Abstract

PREPARATION & IN-VITRO EVALUATION OF INCLUSION COMPLEXES OF SIMVASTATIN TABLET WITH CYCLODEXTRINS

Vijay Chandrakant Kute* and Ganesh Godge

ABSTRACT

In the present study, the practically insoluble drug simvastatin (SV) and its inclusion complex with hydroxypropyl β-cyclodextrin (HP-β- CD) prepared using different process were investigated to improve the aqueous solubility and the dissolution rate of drug, thus enhancing its bioavailability.
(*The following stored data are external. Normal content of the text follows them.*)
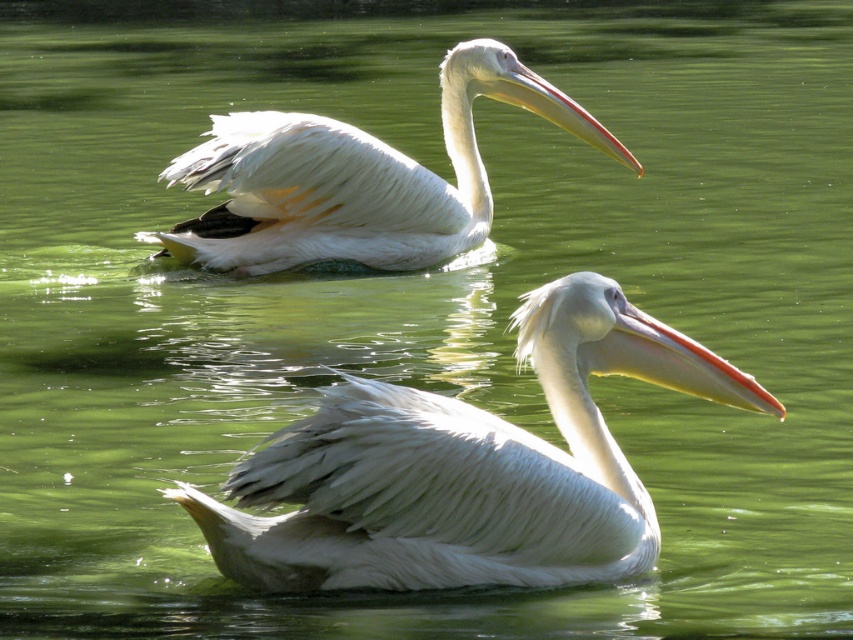 Question: Can you confirm if white feathered pelican at center is positioned above white matte beak at center?

Choices:
 (A) yes
 (B) no

Answer: (B)

Question: Among these points, which one is nearest to the camera?

Choices:
 (A) (549, 100)
 (B) (351, 205)

Answer: (A)

Question: Estimate the real-world distances between objects in this image. Which object is farther from the white matte beak at center?

Choices:
 (A) white feathered pelican at upper center
 (B) white feathered pelican at center
 (C) matte white beak at upper center

Answer: (A)

Question: From the image, what is the correct spatial relationship of white feathered pelican at center in relation to white feathered pelican at upper center?

Choices:
 (A) left
 (B) right

Answer: (B)

Question: Where is white feathered pelican at upper center located in relation to matte white beak at upper center in the image?

Choices:
 (A) above
 (B) below

Answer: (B)

Question: Which object is farther from the camera taking this photo?

Choices:
 (A) white feathered pelican at upper center
 (B) white feathered pelican at center

Answer: (A)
Inclusion complexation in aqueous solution and solid state was evaluated by the phase solubility diagram, differential scanning calorimetry (DSC), powder X-ray diffractometry (PXRD), Fourier-transform infrared spectroscopy (FT-IR) and scanning electron microscopy (SEM). The phase solubility diagram with HP-β-CD was classified as type A indicating the formation of 1:1 stoichiometric inclusion complex. The apparent complexation constants (K1:1) calculated from phase solubility diagram were 103 and 105 Mat-1 25oC. No characteristic diffraction peaks corresponding to SV was observed for the inclusion complex in PXRD. Complex shows resulting in the formation of amorphous form. Aqueous solubility and dissolution studies indicated that the dissolution rates were remarkably increased in inclusion complex, compared with the physical mixture, Kneading and drug alone. This could be primarily attributed to the improved solubility and dissolution associated with inclusion complex between drug and HP- β-CD. In conclusion, spray drying process could be a useful method for the preparation of the inclusion complex of drug with HP-β-CD and its solubility, dissolution rate and hypolipidemic activity were significantly increased by complexation between SV and HP-β- CD.

Keywords: Simvastatin; Hydroxypropyl-?-cyclodextrin; Inclusion complex; Spray drying process.